ConvNets Match Vision Transformers at Scale
The paper titled “ConvNets Match Vision Transformers at Scale” by Samuel L Smith, Andrew Brock, Leonard Berrada, and Soham De from Google DeepMind challenges the belief that Convolutional Neural Networks (ConvNets) are not competitive with Vision Transformers (ViTs) on large datasets. The authors evaluate the performance of ConvNets pre-trained on a large labeled dataset called JFT-4B and compare it to ViTs with similar compute budgets.
The paper begins by providing background information on the success of ConvNets in computer vision and the recent rise of ViTs. The authors note that the computer vision community has shifted towards evaluating models pre-trained on large general-purpose datasets collected from the web. The question arises whether ViTs outperform ConvNets pre-trained with similar computational budgets.
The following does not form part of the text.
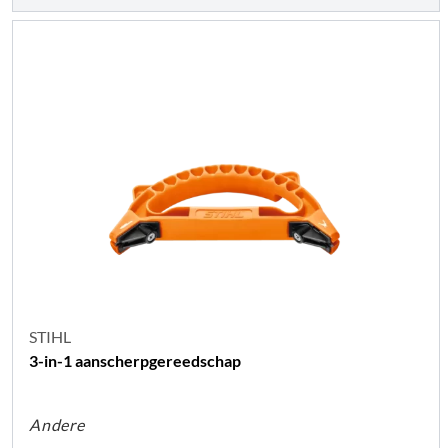
STIHL
3-in-1 aanscherpgereedschap
Andere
To evaluate the scaling properties of ConvNets, the authors use the NFNet model family, which is a convolutional architecture that has previously set a new state-of-the-art (SOTA) on the ImageNet benchmark. They pre-train a range of NFNet models of varying depth and width on the JFT-4B dataset, which contains approximately 4 billion labeled images from 30,000 classes.
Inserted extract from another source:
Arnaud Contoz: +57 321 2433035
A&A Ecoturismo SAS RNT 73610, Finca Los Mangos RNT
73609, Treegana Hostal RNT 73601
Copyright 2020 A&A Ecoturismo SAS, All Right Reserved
The authors observe a log-log scaling law between the validation loss and the compute budget used to pre-train the models. They find that as the compute budget increases, both the model size and the number of training epochs increase to achieve the lowest validation loss. The optimal learning rate for the models also decreases as the epoch budget increases.
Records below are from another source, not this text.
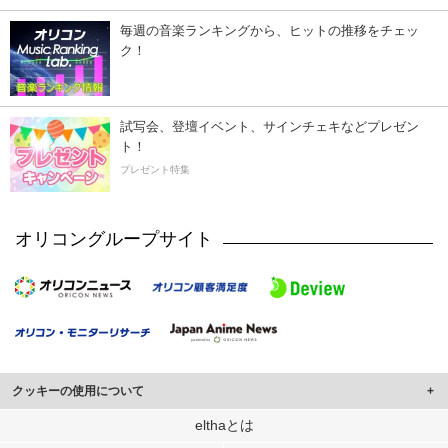
毎週の音楽ランキングから、ヒットの推移をチェッ
ク！
試写会、登壇イベント、サインチェキなどプレゼン
ト！
プレゼント特集
オリコングループサイト
クッキーの使用について
このサイトでは Cookie を使用して、ユーザーに合わせたコンテンツや広告の
elthaとは
表示、ソーシャル メディア機能の提供、広告の表示回数やクリック数の測定を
After pre-training on JFT-4B, the authors fine-tune the pre-trained models on the ImageNet dataset. They use a technique called sharpness aware minimization (SAM) with stochastic depth and dropout for fine-tuning. The authors find that the ImageNet Top-1 accuracy consistently improves as the compute budget increases, reaching a maximum of 90.4% for their largest model.
Comparisons are made to pre-trained ViTs on ImageNet, and the authors find that their pre-trained NFNets achieve comparable performance with comparable compute budgets. They note that the performance of pre-trained NFNets at scale is remarkably similar to that of pre-trained ViTs. While ViTs have been pre-trained on much larger compute budgets, the authors estimate the pre-training efficiency of ViTs and NFNets on the same hardware and compare them.
The authors conclude that the most important factors determining the performance of a model are the compute and data available for training. They argue that there is no strong evidence to suggest that pre-trained ViTs outperform pre-trained ConvNets when evaluated fairly. However, they note that ViTs may have practical advantages in specific contexts, such as using similar model components across multiple modalities.
In summary, the paper challenges the belief that ConvNets are not competitive with ViTs on large datasets by demonstrating that pre-trained ConvNets, specifically NFNets, can achieve comparable performance with similar compute budgets. The authors highlight the importance of compute and data availability in determining model performance and provide evidence to support their findings.